Dessa forma, é possível combinar imagens e produzir fotos com o fundo desfocado. Mas o sensor de profundidade não é usado apenas para isso. Ele também permite renderizar melhor imagens aplicadas a gráficos de aplicativos que usam realidade aumentada (como Pokémon Go ou de máscaras de selfie das redes sociais) e pode estar presente na câmera traseira ou frontal do aparelho, não uma há regra para isso.

Esse tipo de sensor ajuda a garantir o "efeito bokeh" no modo retrato com apenas uma câmera e é mais comum em aparelhos com menos opções de lentes diferentes, dispensando lentes adicionais, como a teleobjetiva ou a grande angular para fazer isso. 

Sensor ToF (time of light)

A tecnologia ToF (Time of Flight, ou tempo de voo em português) também é usada nos smartphones topos de linha para fazer um mapeamento 3D e é a mais precisa em relação aos outros métodos para fazer o modo retrato. Em resumo, o sensor ToF é um sensor que consegue determinar a distância entre objetos a partir da emissão de luz.

O cálculo do que está no seu “plano de fundo” é determinado por um pulso de luz infravermelho emitido pelo sensor (que reflete na imagem captada pela lente e retorna de novo para o sensor). Com base no tempo desse retorno, a partir da velocidade da luz, o aparelho consegue entender o que está mais longe e o que está próximo.

Niantic Labs / Pokémon Go

Por sua maior precisão, o seu principal uso não é apenas para capturar fotos, mas abrange biometria (reconhecimento facial em 3D) e realidades virtual e aumentada.

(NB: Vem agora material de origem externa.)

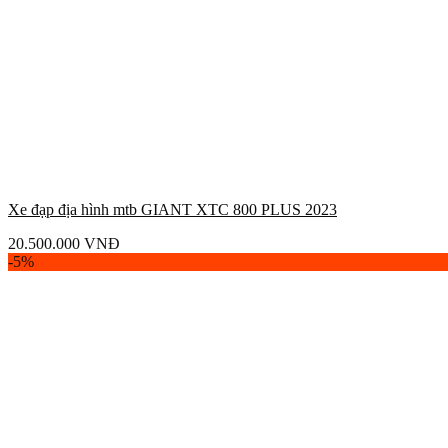
Xe đạp địa hình mtb GIANT XTC 800 PLUS 2023
20.500.000
VNĐ
-5%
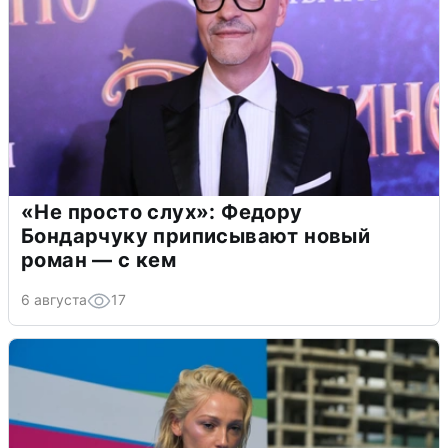
«Не просто слух»: Федору
Бондарчуку приписывают новый
роман — с кем
6 августа
17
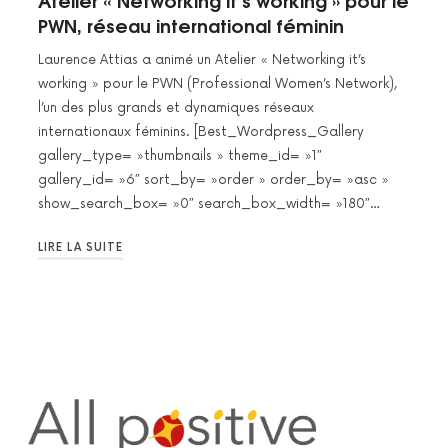
Atelier « Networking it’s working » pour le
PWN, réseau international féminin
Laurence Attias a animé un Atelier « Networking it’s
working » pour le PWN (Professional Women’s Network),
l’un des plus grands et dynamiques réseaux
internationaux féminins. [Best_Wordpress_Gallery
gallery_type= »thumbnails » theme_id= »1″
gallery_id= »6″ sort_by= »order » order_by= »asc »
show_search_box= »0″ search_box_width= »180″…
LIRE LA SUITE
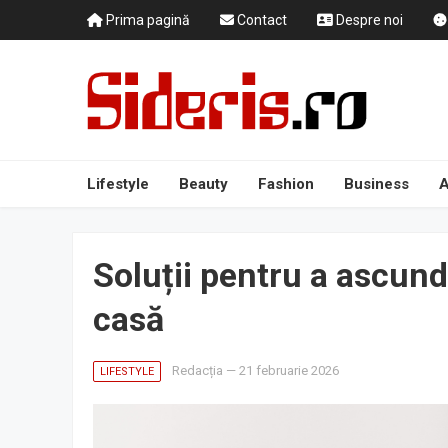
Prima pagină
Contact
Despre noi
Lifestyle
Beauty
Fashion
Business
A
Soluții pentru a ascund
casă
Redacția
—
21 februarie 2026
LIFESTYLE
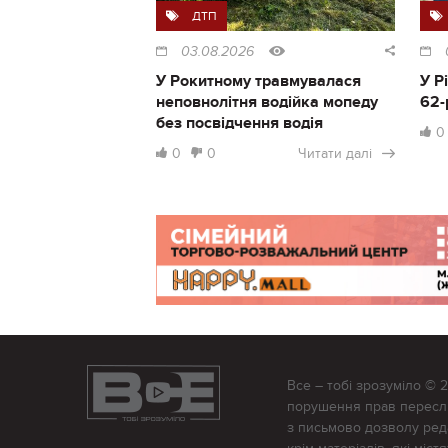
ДТП
03.08.2026
У Рокитному травмувалася
У Р
неповнолітня водійка мопеду
62-
без посвідчення водія
0
0
0
Читати далі
Все – тобі зрозуміло © 
порушення прав переслід
з письмово дозволу редак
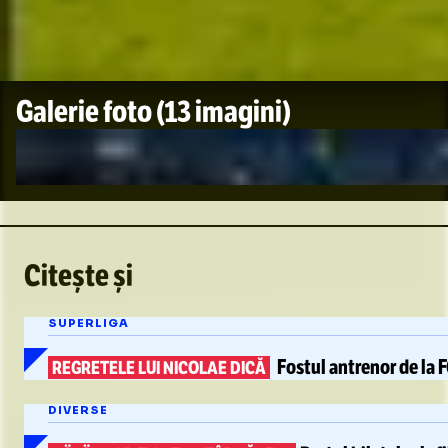
Galerie foto
(13 imagini)
Citește și
SUPERLIGA
Fostul antrenor de la
REGRETELE LUI NICOLAE DICĂ
DIVERSE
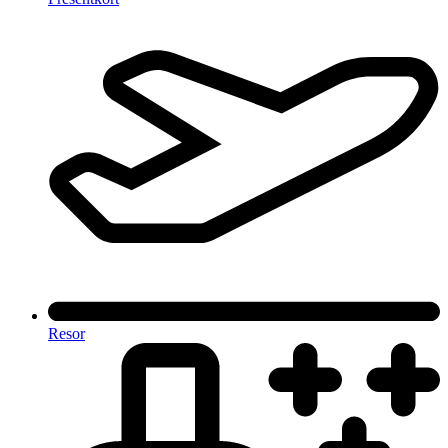
Resor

Note que uma câmera ToF não captura fotos como as outras, mas é capaz de mapear o ambiente usando um laser e fazer a medição dos limites e dos objetos mais ou menos próximos. ToF também é aplicado em robôs, carros autônomos e processos logísticos.

Quanto mais câmera, melhor?

Tenha calma.

Em 2019, a LG registrou uma patente nos Estados Unidos de um smartphone com 16 lentes na parte traseira. O patrão ficou maluco — não é uma, não são duas ou três — 16 câmeras que podem capturar de ângulos diferentes produzindo efeitos interessantes.

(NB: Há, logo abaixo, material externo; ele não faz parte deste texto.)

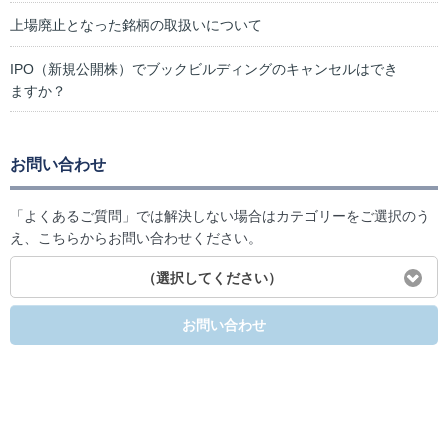
上場廃止となった銘柄の取扱いについて
IPO（新規公開株）でブックビルディングのキャンセルはでき
ますか？
お問い合わせ
「よくあるご質問」では解決しない場合はカテゴリーをご選択のう
え、こちらからお問い合わせください。
（選択してください）
お問い合わせ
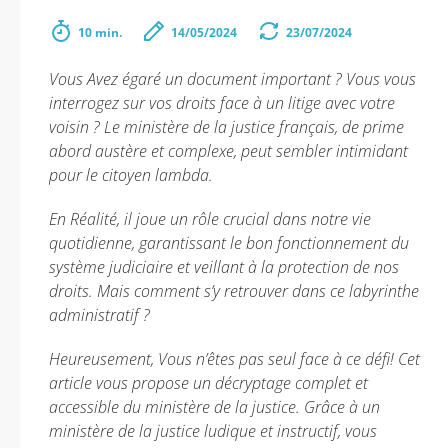
10 min.
14/05/2024
23/07/2024
Vous Avez égaré un document important ? Vous vous
interrogez sur vos droits face à un litige avec votre
voisin ? Le ministère de la justice français, de prime
abord austère et complexe, peut sembler intimidant
pour le citoyen lambda.
En Réalité, il joue un rôle crucial dans notre vie
quotidienne, garantissant le bon fonctionnement du
système judiciaire et veillant à la protection de nos
droits. Mais comment s’y retrouver dans ce labyrinthe
administratif ?
Heureusement, Vous n’êtes pas seul face à ce défi! Cet
article vous propose un décryptage complet et
accessible du ministère de la justice. Grâce à un
ministère de la justice ludique et instructif, vous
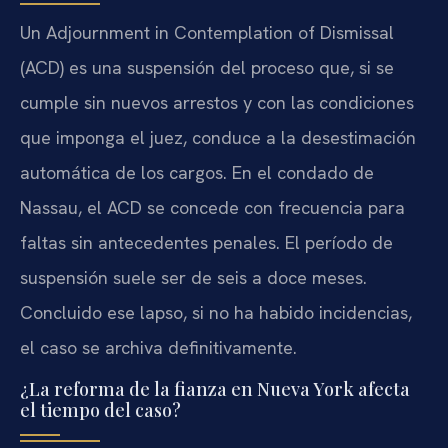
Un
Adjournment in Contemplation of Dismissal
(ACD)
es una suspensión del proceso que, si se
cumple sin nuevos arrestos y con las condiciones
que imponga el juez, conduce a la desestimación
automática de los cargos. En el condado de
Nassau, el ACD se concede con frecuencia para
faltas sin antecedentes penales. El período de
suspensión suele ser de seis a doce meses.
Concluido ese lapso, si no ha habido incidencias,
el caso se archiva definitivamente.
¿La reforma de la fianza en Nueva York afecta
el tiempo del caso?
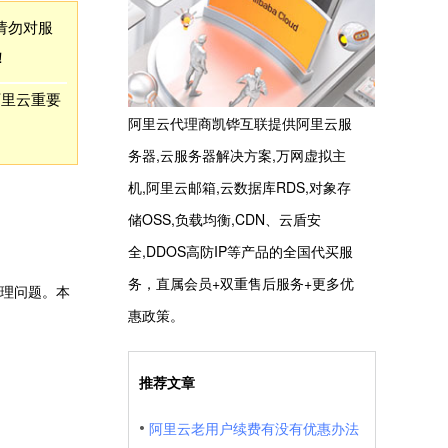
请勿对服
！
阿里云重要
阿里云代理商凯铧互联提供阿里云服
务器,云服务器解决方案,万网虚拟主
机,阿里云邮箱,云数据库RDS,对象存
储OSS,负载均衡,CDN、云盾安
全,DDOS高防IP等产品的全国代买服
务，直属会员+双重售后服务+更多优
理问题。本
惠政策。
推荐文章
阿里云老用户续费有没有优惠办法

Ter um maior número de lentes nas câmeras do seu celular garante ter em mãos mais ferramentas e opções para tirar fotos com qualidade. Contudo, é preciso saber usá-las e as fabricantes também devem encontrar um equilíbrio na hora de implementar e saber quais conjuntos serão úteis e têm melhor resultado de modo retrato e outros efeitos.

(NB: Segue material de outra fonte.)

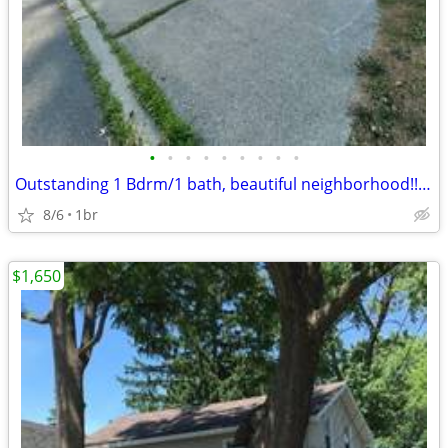
•
•
•
•
•
•
•
•
•
Outstanding 1 Bdrm/1 bath, beautiful neighborhood!! 1st Floor!
8/6
1br
$1,650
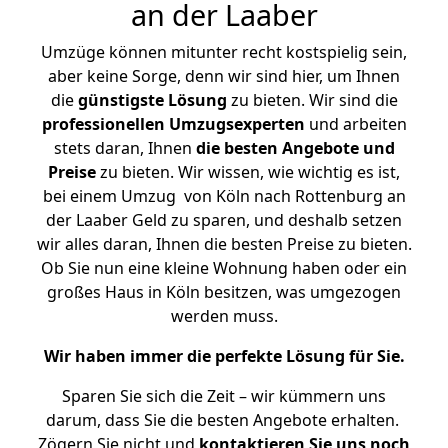
an der Laaber
Umzüge können mitunter recht kostspielig sein,
aber keine Sorge, denn wir sind hier, um Ihnen
die
günstigste
Lösung
zu bieten. Wir sind die
professionellen Umzugsexperten
und arbeiten
stets daran, Ihnen
die besten Angebote und
Preise
zu bieten. Wir wissen, wie wichtig es ist,
bei einem Umzug von Köln nach Rottenburg an
der Laaber Geld zu sparen, und deshalb setzen
wir alles daran, Ihnen die besten Preise zu bieten.
Ob Sie nun eine kleine Wohnung haben oder ein
großes Haus in Köln besitzen, was umgezogen
werden muss.
Wir haben immer die perfekte Lösung für Sie.
Sparen Sie sich die Zeit – wir kümmern uns
darum, dass Sie die besten Angebote erhalten.
Zögern Sie nicht und
kontaktieren Sie uns noch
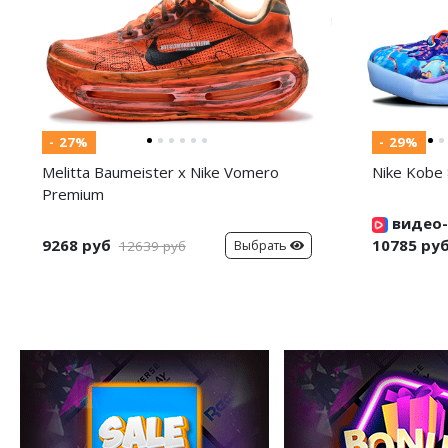
- 27%
- 29%
Melitta Baumeister x Nike Vomero
Nike Kobe 
Premium
видео-
9268 руб
10785 ру
Выбрать
12639 руб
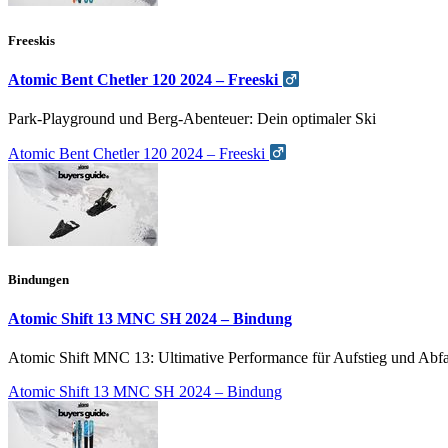
Freeskis
Atomic Bent Chetler 120 2024 – Freeski
Park-Playground und Berg-Abenteuer: Dein optimaler Ski
Atomic Bent Chetler 120 2024 – Freeski
Bindungen
Atomic Shift 13 MNC SH 2024 – Bindung
Atomic Shift MNC 13: Ultimative Performance für Aufstieg und Abfa
Atomic Shift 13 MNC SH 2024 – Bindung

Contudo, a evolução da IA (inteligência artificial) para o campo de visão computacional — a tecnologia capaz de ensinar máquinas a serem capazes de ver da mesma forma que nós humanos — pode ditar as próximas tendências no mundo da fotografia em celulares e mudar o caminho de ostentação de lentes e sensores no aparelhos.

A linha Pixel, do Google, é um exemplo de que, com um bom algoritmo de visão computacional, é possível fazer milagres usando uma única câmera principal.

Mas, para isso, é preciso investir, e muito, em software.